Look through the data that follows and copy each line with the string "vocale".

■ **Page images and extracted text**
--

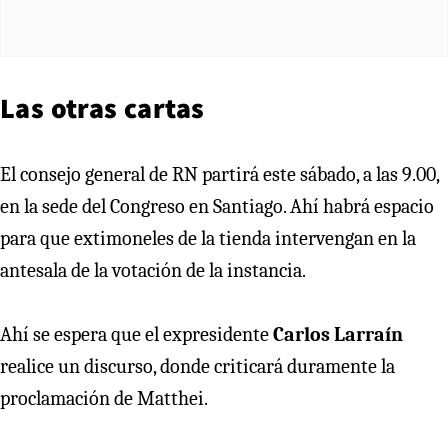
Las otras cartas
El consejo general de RN partirá este sábado, a las 9.00,
en la sede del Congreso en Santiago. Ahí habrá espacio
para que extimoneles de la tienda intervengan en la
antesala de la votación de la instancia.
Ahí se espera que el expresidente
Carlos Larraín
realice un discurso, donde criticará duramente la
proclamación de Matthei.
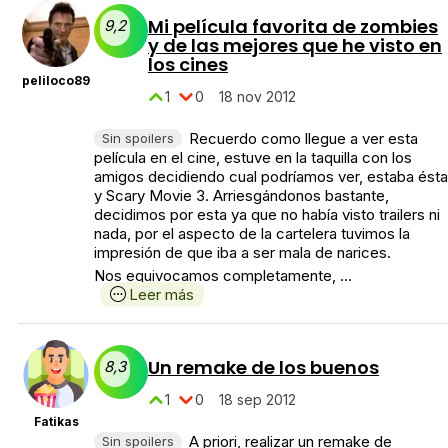
Mi película favorita de zombies
9,2
y de las mejores que he visto en
los cines
peliloco89
1
0
18 nov 2012
Recuerdo como llegue a ver esta
Sin spoilers
película en el cine, estuve en la taquilla con los
amigos decidiendo cual podríamos ver, estaba ésta
y Scary Movie 3. Arriesgándonos bastante,
decidimos por esta ya que no había visto trailers ni
nada, por el aspecto de la cartelera tuvimos la
impresión de que iba a ser mala de narices.
Nos equivocamos completamente, ...
Leer más
Un remake de los buenos
8,3
1
0
18 sep 2012
Fatikas
A priori, realizar un remake de
Sin spoilers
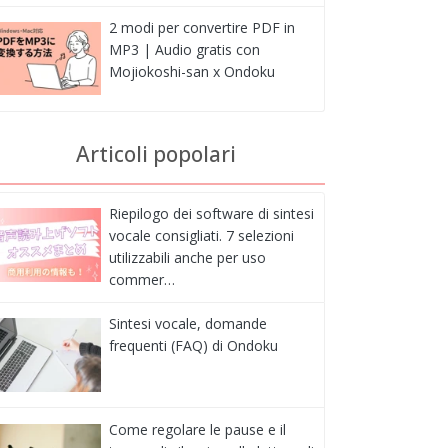
2 modi per convertire PDF in
MP3 | Audio gratis con
Mojiokoshi-san x Ondoku
Articoli popolari
Riepilogo dei software di sintesi
vocale consigliati. 7 selezioni
utilizzabili anche per uso
commer…
Sintesi vocale, domande
frequenti (FAQ) di Ondoku
Come regolare le pause e il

--

■ **Your response**
vocale consigliati. 7 selezioni
Sintesi vocale, domande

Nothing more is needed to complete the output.